Sonam: So the first three quarters were definitely rough. But we really hope that the next three quarters won’t be as bad. We are seeing the festive season come. That is definitely going to shoot consumer-spending. We also hope that sooner or later we will see much higher numbers in sales of not just one product but of multiple products in our whole portfolio.

So this is my last question for you. If you could point out a few things or three things that you need help within your business right now.

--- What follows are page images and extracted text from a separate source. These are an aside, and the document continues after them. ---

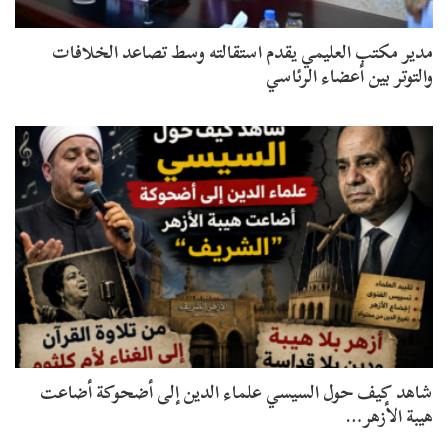
مدير مكتب العليمي يقدم استقالته وسط تصاعد الخلافات
والتوتر بين أعضاء الرئاسي
شاهد كيف حول السيسي علماء الدين إلى أضحوكة أضاعت
هيبة الأزهر…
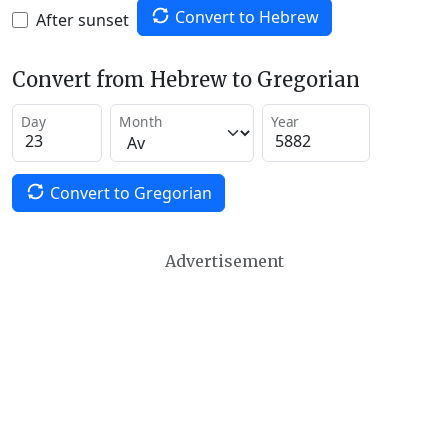
Convert to Hebrew
After sunset
Convert from Hebrew to Gregorian
Day
Month
Year
Convert to Gregorian
Advertisement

Sonam: I don’t know if I can come up with three things exactly. So the first thing that Need and that which would the same for many other companies as well, would really be quick access to capital. Without collateral, it is definitely a very tricky one for the government or any sort of private institution to fill out. But I feel that startups like us that have very optimistic aims for the future, definitely need some sort of micro-financing or some sort of financing help. In that regard, again, there is an alternative to that, which is basically going lean by ourselves. The second thing that we are really hoping for is increased consumer spending on local products. Again there have been so many media campaigns, so much support for local businesses, it has been one of the big driving factors. It is also one of the most encouraging things that happened in the past couple of months. In fact that Nepali production, Nepali products are extremely competitive with imports from abroad. So you know we would like to see a little bit more consumer-spending in domestic products. Honestly, a combination of those two would be it. It is definitely going to help small businesses like us, especially the beverage industry, get much faster growth.

About the Guest

NoChini is a cold-pressed juice company and for the past two years has been one of the fastest-growing beverage startups in Nepal.

Sonam Shrestha is a researcher turned entrepreneur. Graduating from Kalamazoo College with a Bachelor’s in Chemistry and Mathematics, he worked briefly at Oak Ridge National Lab. Soon after, he returned to his home country of Nepal and started a beverage company with his business partner.